QoS Provisioning in Wireless Data Networks
Given a standard cellular infrastructure, in order to support data calls, a call
admission discipline should be imposed in order to provide a bounded quality
of service. The main difference between voice calls and data calls is that while
voice calls may be dropped at handoff, data calls may just be degraded. This
relaxation on one hand provides a guarantee that a call will never be dropped,
and the degradation will be dealt with at the higher transport layer, and on the
other hand makes it more difficult to provide guarantees for the ongoing calls.
Finding the right policy for accepting new calls must of course take into account
the traffic patterns and the present state of the network. A "perfect" admission
decision could be taken if the future calls and their traffic and QoS requirements
would be known.
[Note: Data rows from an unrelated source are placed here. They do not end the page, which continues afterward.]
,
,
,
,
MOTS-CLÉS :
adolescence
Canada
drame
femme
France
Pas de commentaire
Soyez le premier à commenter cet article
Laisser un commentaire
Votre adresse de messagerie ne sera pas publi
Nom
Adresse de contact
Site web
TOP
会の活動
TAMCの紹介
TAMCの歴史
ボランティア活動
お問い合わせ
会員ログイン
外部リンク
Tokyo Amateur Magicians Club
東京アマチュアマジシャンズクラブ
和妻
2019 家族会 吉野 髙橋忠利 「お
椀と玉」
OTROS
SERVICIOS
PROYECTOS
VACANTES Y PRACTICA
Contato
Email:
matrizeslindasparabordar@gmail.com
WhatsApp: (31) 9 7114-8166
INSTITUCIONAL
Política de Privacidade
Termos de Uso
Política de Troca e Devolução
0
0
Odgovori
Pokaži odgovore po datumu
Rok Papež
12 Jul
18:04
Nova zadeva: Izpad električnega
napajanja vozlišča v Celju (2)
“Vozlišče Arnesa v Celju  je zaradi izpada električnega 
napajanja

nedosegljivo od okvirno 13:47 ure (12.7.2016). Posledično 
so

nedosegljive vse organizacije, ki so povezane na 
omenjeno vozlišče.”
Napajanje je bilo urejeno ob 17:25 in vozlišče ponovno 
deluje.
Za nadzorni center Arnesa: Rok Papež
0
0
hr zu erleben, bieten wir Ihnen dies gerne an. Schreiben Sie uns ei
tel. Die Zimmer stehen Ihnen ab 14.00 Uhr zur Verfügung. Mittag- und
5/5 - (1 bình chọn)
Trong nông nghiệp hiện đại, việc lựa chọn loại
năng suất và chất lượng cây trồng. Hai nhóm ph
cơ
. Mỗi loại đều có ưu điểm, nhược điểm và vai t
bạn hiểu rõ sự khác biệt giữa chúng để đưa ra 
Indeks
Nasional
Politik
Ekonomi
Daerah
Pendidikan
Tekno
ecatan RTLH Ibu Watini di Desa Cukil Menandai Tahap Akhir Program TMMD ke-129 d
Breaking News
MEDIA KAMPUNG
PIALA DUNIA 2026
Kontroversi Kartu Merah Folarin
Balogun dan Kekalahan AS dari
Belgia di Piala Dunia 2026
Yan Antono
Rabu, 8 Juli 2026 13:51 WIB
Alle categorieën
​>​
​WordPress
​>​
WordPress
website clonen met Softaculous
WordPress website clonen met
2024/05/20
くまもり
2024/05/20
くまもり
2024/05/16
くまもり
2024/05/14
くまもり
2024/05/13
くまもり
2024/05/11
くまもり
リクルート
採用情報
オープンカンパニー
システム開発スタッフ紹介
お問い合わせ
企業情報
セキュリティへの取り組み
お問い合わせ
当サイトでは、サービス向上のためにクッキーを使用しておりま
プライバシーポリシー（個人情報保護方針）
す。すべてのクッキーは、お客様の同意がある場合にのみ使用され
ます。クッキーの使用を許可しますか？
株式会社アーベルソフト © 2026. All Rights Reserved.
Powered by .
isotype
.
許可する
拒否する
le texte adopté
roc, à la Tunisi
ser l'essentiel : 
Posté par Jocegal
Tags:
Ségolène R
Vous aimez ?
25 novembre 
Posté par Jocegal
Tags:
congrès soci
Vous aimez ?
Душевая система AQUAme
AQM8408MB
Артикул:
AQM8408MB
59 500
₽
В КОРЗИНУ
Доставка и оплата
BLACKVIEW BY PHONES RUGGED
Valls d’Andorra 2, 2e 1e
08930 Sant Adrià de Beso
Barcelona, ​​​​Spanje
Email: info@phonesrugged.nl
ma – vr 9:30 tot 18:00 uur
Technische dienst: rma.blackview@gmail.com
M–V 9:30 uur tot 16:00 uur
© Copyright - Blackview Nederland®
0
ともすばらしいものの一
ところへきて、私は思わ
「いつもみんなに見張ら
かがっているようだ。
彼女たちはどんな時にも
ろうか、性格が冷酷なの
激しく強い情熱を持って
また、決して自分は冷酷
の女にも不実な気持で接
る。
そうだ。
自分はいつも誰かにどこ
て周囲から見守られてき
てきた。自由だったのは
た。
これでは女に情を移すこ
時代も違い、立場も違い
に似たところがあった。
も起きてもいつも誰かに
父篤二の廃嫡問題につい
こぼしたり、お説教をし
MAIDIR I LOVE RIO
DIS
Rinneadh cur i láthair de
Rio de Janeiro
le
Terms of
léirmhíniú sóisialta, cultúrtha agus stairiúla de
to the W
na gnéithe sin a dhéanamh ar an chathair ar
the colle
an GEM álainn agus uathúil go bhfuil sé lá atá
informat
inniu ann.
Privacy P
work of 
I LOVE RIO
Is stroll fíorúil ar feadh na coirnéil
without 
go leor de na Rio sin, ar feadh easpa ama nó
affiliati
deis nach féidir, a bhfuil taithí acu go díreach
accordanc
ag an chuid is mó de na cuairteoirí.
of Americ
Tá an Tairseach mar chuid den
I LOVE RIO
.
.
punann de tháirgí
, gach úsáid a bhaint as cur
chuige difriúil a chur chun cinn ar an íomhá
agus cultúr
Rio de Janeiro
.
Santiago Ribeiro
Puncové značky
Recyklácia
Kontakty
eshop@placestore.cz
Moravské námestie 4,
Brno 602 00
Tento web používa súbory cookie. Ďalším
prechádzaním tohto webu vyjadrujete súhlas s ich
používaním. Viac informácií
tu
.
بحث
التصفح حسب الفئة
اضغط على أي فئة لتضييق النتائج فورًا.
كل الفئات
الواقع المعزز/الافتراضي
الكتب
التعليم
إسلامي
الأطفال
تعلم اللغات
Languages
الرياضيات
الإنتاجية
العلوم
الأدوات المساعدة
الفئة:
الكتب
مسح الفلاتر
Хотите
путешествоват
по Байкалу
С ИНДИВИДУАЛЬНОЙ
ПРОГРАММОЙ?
The challenge is to find an admission policy that achieves a high
utilization, and provides as close as possible a performance to the "perfect" case.
One must accept that it is not possible to provide hard guarantees in a cellular
network, unless utilization is sacrificed: it is always possible for all mobiles
accepted in the network to crowd one single cell.
We are looking for a policy that works across all traffic patterns and load conditions.
Hierarchy may provide advantages from both cell based and region based admissions, while
offsetting their drawbacks. Ideally, regions would be dynamic, that is their shape
will change with the changing traffic conditions.
QoS and protection in optical networks
We consider off-line versions of path provisioning and path protection problems
for general circuit switched networks. Both problems deal with a given network
topology and a list of integral demand flows. The objective is to route the flows
and to allocate the bandwidth in a way that minimizes the total amount of bandwidth
used for working and protection paths. We consider path-based protection where,
in case of a single link failure, all the flows utilizing the failed link can
be rerouted to a precomputed set of paths. We demonstrate that flow splitting
can bring significant advantages for both provisioning and protection problems.
Since the problem is NP-complete, we propose and analyze two simple heuristics.
We show that one of these heuristics performs almost as well as the optimal solution.
- Rauf Izmailov and Dragoş Niculescu, "Flow Splitting Approach for
Path Provisioning and Path Protection Problems", IEEE HPSR 2002, Kobe, Japan.